── EXTRACTED MATERIAL ──
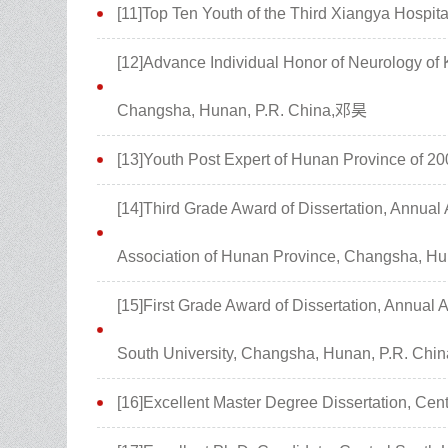
[11]Top Ten Youth of the Third Xiangya Hospit
[12]Advance Individual Honor of Neurology of K
Changsha, Hunan, P.R. China,邓昊
[13]Youth Post Expert of Hunan Province of 
[14]Third Grade Award of Dissertation, Annua
Association of Hunan Province, Changsha, H
[15]First Grade Award of Dissertation, Annual
South University, Changsha, Hunan, P.R. Ch
[16]Excellent Master Degree Dissertation, Cen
───
TASK PROMPT: If an entry above contains a picture, leave that picture out and copy everything else exactly.

TASK RESPONSE:
[11]Top Ten Youth of the Third Xiangya Hospit
[12]Advance Individual Honor of Neurology of K
Changsha, Hunan, P.R. China,邓昊
[13]Youth Post Expert of Hunan Province of 
[14]Third Grade Award of Dissertation, Annua
Association of Hunan Province, Changsha, H
[15]First Grade Award of Dissertation, Annual
South University, Changsha, Hunan, P.R. Ch
[16]Excellent Master Degree Dissertation, Cen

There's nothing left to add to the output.